• What to work on:
Give the count of lines in the data that include the string "muito", with no added remarks.
══ Information supplied ══
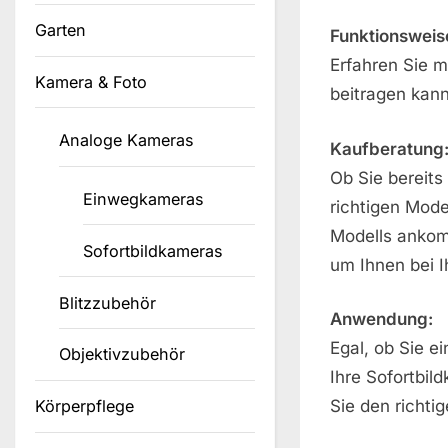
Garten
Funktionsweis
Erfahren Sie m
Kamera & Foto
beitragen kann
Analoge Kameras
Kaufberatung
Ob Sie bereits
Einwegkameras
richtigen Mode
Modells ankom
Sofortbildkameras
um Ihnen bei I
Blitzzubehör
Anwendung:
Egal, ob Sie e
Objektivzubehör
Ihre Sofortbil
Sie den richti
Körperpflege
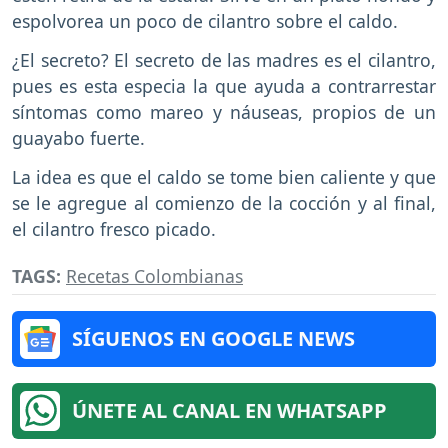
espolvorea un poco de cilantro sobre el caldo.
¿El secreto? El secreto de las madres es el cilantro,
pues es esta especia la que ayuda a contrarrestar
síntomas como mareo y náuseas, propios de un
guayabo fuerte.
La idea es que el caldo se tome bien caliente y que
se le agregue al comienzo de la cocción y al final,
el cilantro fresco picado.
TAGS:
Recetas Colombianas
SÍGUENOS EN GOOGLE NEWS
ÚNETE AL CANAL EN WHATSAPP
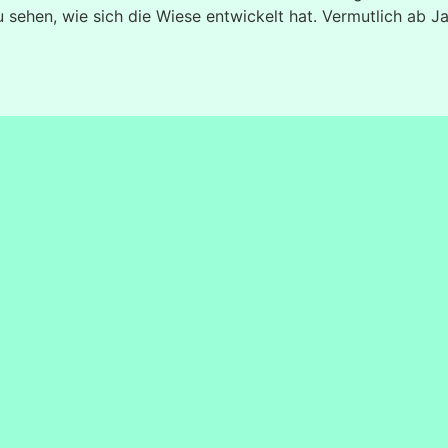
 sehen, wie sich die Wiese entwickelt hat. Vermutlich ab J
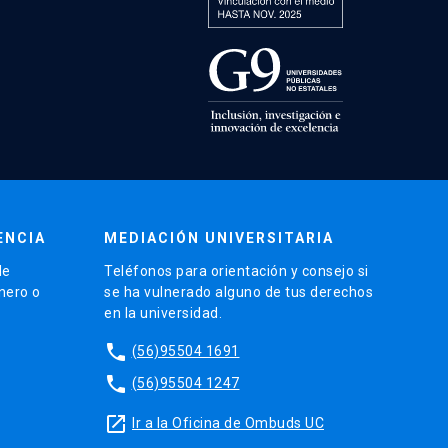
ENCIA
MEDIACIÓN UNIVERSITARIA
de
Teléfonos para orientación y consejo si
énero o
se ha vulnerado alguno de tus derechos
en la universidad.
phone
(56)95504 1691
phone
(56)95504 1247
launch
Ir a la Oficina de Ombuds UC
═══
══ Information supplied ══
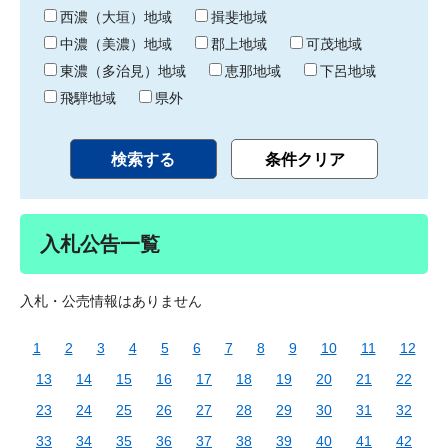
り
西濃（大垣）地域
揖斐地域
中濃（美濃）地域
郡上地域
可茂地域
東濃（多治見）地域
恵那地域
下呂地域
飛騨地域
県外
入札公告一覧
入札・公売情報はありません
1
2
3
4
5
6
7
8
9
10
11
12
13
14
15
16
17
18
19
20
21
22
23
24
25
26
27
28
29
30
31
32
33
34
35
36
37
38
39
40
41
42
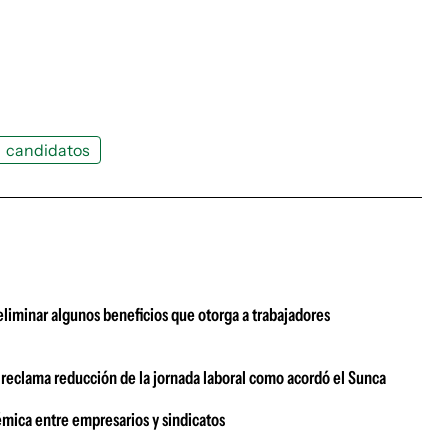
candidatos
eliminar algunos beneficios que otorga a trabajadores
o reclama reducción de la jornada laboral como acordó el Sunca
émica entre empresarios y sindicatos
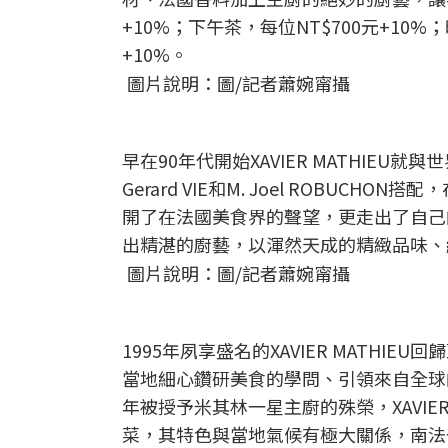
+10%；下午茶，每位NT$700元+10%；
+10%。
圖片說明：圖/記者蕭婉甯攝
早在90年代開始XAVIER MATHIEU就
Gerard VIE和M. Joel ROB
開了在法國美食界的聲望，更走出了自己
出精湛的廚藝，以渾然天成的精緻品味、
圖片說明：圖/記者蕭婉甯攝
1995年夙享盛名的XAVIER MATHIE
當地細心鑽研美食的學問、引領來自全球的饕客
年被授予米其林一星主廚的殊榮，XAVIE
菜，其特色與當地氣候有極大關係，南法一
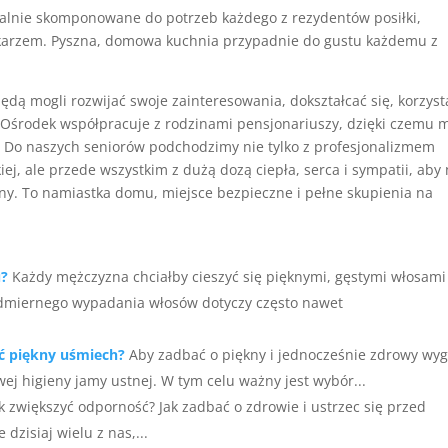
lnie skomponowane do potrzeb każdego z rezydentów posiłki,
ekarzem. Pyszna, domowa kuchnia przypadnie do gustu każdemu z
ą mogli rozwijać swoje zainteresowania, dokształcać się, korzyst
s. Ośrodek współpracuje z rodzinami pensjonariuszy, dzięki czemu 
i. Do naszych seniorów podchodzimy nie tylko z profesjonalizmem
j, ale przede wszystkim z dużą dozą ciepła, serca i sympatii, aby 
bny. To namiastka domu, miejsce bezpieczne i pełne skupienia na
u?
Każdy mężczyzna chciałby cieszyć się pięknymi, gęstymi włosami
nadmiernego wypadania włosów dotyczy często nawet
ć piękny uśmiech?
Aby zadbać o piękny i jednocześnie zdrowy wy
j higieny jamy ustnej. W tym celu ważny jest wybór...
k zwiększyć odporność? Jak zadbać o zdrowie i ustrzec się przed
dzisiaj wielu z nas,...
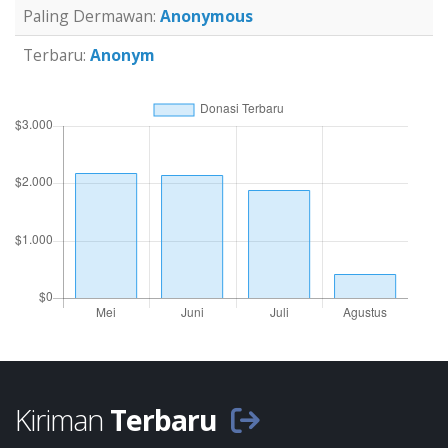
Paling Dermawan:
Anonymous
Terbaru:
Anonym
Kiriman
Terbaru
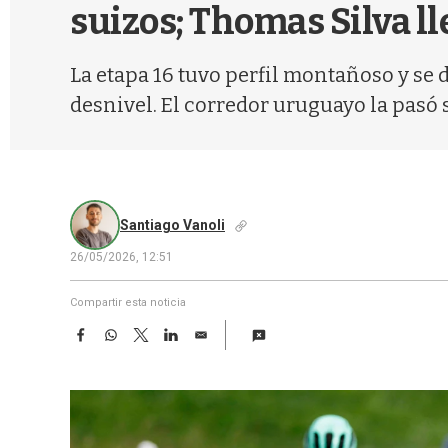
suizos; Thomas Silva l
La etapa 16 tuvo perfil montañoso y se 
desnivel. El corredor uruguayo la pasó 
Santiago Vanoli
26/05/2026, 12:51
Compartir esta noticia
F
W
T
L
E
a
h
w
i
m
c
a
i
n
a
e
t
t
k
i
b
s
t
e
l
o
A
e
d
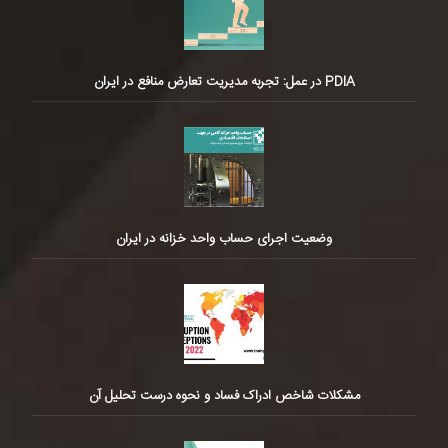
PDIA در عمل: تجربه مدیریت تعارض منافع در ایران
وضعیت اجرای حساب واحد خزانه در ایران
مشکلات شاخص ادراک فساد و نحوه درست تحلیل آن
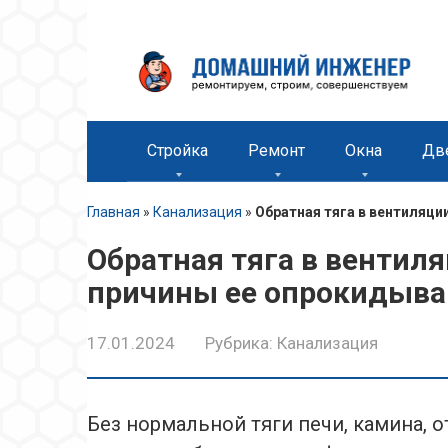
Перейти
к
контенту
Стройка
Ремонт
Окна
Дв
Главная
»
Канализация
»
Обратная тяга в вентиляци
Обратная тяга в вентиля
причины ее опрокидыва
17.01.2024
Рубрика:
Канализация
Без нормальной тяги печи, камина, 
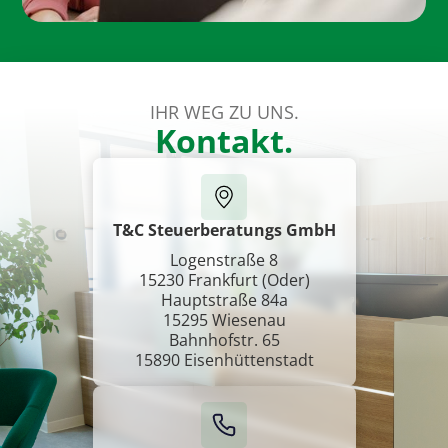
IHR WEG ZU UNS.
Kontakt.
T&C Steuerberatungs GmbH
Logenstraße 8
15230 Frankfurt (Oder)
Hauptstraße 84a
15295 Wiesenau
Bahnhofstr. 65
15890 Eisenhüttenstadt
═══
══ Information supplied ══
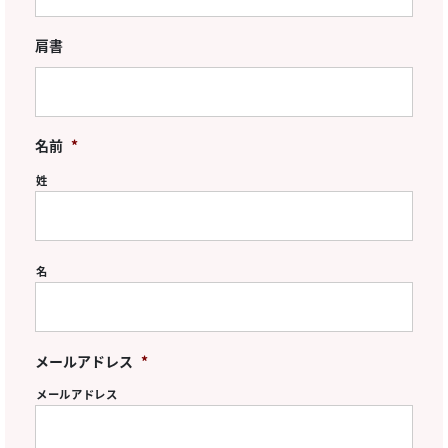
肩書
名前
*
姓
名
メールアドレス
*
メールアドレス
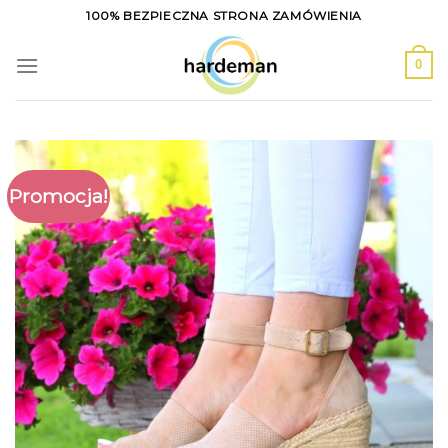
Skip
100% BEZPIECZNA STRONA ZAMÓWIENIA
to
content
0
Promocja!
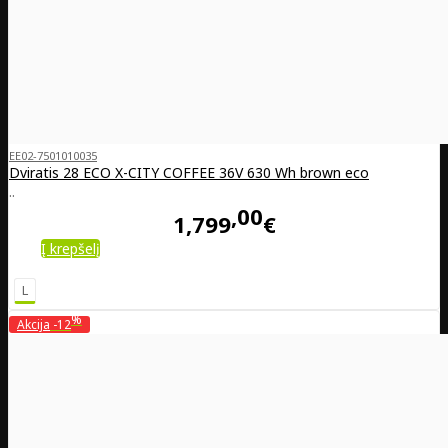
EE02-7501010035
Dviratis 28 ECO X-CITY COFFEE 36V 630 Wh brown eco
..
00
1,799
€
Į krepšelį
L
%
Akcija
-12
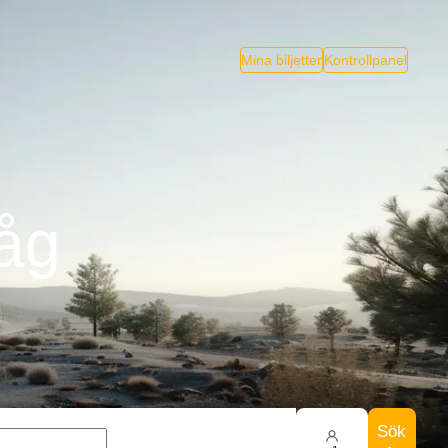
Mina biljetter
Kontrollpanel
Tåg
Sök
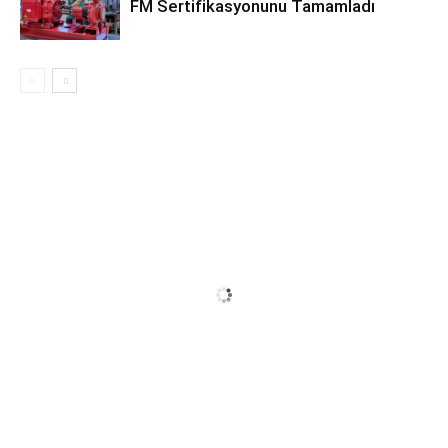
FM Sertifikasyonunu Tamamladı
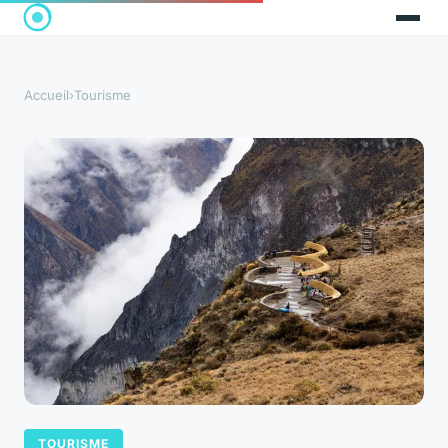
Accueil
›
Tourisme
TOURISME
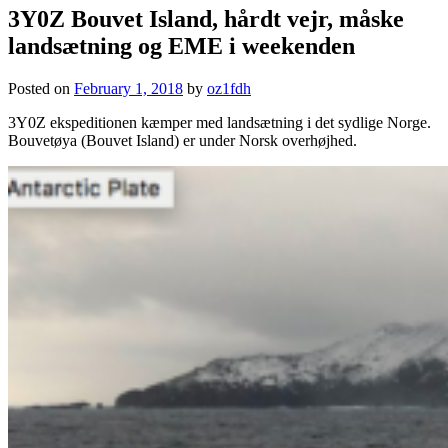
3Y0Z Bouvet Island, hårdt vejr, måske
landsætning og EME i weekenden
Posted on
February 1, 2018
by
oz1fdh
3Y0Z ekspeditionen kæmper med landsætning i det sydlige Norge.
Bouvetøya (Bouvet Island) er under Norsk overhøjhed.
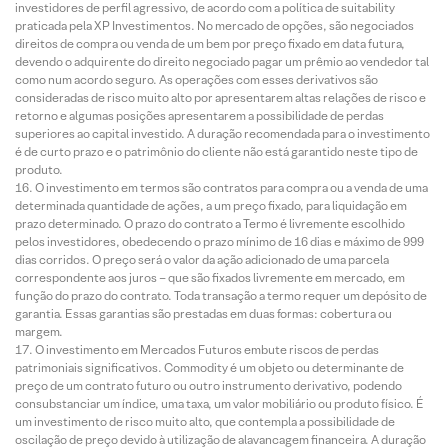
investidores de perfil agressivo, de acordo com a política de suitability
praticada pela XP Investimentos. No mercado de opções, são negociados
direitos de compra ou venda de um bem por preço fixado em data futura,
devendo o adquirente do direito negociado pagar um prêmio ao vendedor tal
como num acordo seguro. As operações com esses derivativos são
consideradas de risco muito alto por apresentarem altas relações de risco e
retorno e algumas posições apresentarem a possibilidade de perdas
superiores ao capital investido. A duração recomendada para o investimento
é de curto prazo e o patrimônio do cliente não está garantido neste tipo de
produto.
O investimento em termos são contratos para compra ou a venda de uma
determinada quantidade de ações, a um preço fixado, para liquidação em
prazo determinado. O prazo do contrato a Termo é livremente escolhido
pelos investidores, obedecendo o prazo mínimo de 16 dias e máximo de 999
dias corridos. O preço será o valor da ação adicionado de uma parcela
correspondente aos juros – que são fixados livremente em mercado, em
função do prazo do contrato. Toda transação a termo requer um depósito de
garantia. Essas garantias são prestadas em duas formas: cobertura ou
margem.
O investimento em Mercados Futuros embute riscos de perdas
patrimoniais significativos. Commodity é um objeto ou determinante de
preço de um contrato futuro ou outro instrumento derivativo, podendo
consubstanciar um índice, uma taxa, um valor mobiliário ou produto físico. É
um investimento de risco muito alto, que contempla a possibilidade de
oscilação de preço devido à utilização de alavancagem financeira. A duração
═══
• Response to this exercise:
2